Looking to the code we are trying now to initialize the start values as:

distribution.start_values = [np.mean(target_train), np.mean(target_train)]

But we are wondering if this is the right way.

@edgBR The following fixes the problem

import numpy as np
import pandas as pd
import pkg_resources
import itertools
import shap 
import math
import multiprocessing
from scipy.stats import norm
import matplotlib.pyplot as plt
import joblib
import plotnine
from plotnine import *
plotnine.options.figure_size = (20, 10)

from xgboostlss.model import *
from xgboostlss.distributions.Expectile import Expectile
from xgboostlss.datasets.data_loader import load_simulated_data

# The data is a simulated Gaussian as follows, where x is the only true feature and all others are noise variables
    # loc = 10
    # scale = 1 + 4*((0.3 < x) & (x < 0.5)) + 2*(x > 0.7)

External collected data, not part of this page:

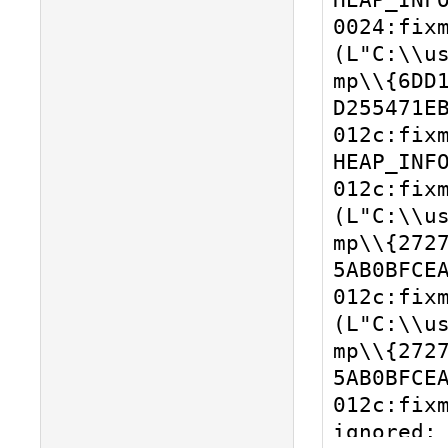
HEAP_INFO
0024:fixm
(L"C:\\u
mp\\{6DD
D255471EB
012c:fixm
HEAP_INFO
012c:fixm
(L"C:\\u
mp\\{272
5AB0BFCEA
012c:fixm
(L"C:\\u
mp\\{272
5AB0BFCEA
012c:fixm
ignored: 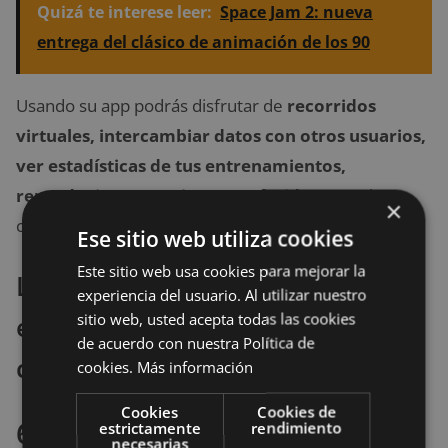
Quizá te interese leer:
Space Jam 2: nueva
entrega del clásico de animación de los 90
Usando su app podrás disfrutar de
recorridos
virtuales, intercambiar datos con otros usuarios,
ver estadísticas de tus entrenamientos,
reproducir tus canciones preferidas
y muchas
×
cosas más.
Ese sitio web utiliza cookies
Este sitio web usa cookies para mejorar la
La mejor oferta que hemos
experiencia del usuario. Al utilizar nuestro
sitio web, usted acepta todas las cookies
encontrado para comprar la
de acuerdo con nuestra Política de
cinta de correr YM Fitness
cookies.
Más información
Cookies
Cookies de
6. Gridinlux
estrictamente
rendimiento
necesarias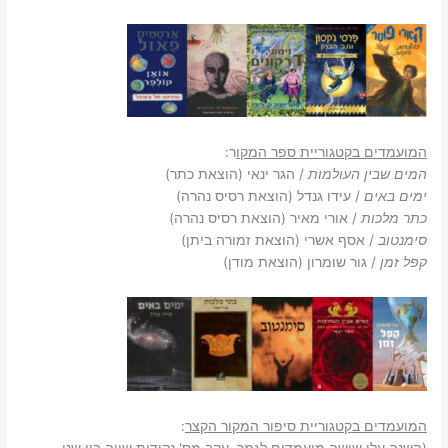
המועמדים בקטגוריית ספר המקו
ר:
המים שבין העולמות
/ הגר ינאי (הוצאת כתר)
ימים באים
/ עידו גנדל (הוצאת רסיס נהרה)
כתר מלכות
/ אורי מאיר (הוצאת רסיס נהרה)
סימנטוב
/ אסף אשרי (הוצאת זמורה ביתן)
קפל זמן
/ גור שומרון (הוצאת מודן)
המועמדים בקטגוריית סיפור המקור הקצר
:
(השנה עלו שישה מועמדים לגמר, עקב מס' נקודות שווה בין שני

train, test = load_simulated_data()
n_cpu = multiprocessing.cpu_count()

X_train, y_train = train.iloc[:,1:],train.iloc[:,0]
X_test, y_test = test.iloc[:,1:],test.iloc[:,0]

dtrain = xgb.DMatrix(X_train, label=y_train, nthread=n_cpu)
dtest = xgb.DMatrix(X_test, nthread=n_cpu)

distribution = Expectile  
distribution.expectiles = [0.05, 0.95]     # Expectiles to be estimated: needs to be a list of at least two expectiles.
distribution.stabilize = "MAD"   
distribution.start_values = distribution.initialize(dtrain.get_label())

xgboostlss_model= joblib.load('my_model.joblib')

predictions = xgboostlss.predict(xgboostlss_model, 
                                 dtest, 
                                 dist=distribution,
                                 pred_type="expectiles")
predictions.head()

The only thing I changed, compared to your suggestion, is distribution.start_values = distribution.initialize(dtrain.get_label()) . The issue stems from this, i.e., starting values are initialized during model training only, and hence not available after you re-load the model. Hence, since you load the trained model, this causes the problem, since dist.start_values are not initialized since model training is already done in the prior step.

Hope this solves the problem to some extent. If you have soms suggestion on how to better pass the starting values to the model let me know.

edgBR commented

Hi,

This works but this is very hacky imho. My suggestion would be to not return a booster object in xgboostlss.train. Instead we can return a custom class where inside the self we have the booster and also the distribution object.

What do you think?

@edgBR Having a dedicated XGBoostLSS class is also my preferred option. Yet, I haven't had time to do that...

Closing the issue for now, using the interim solution.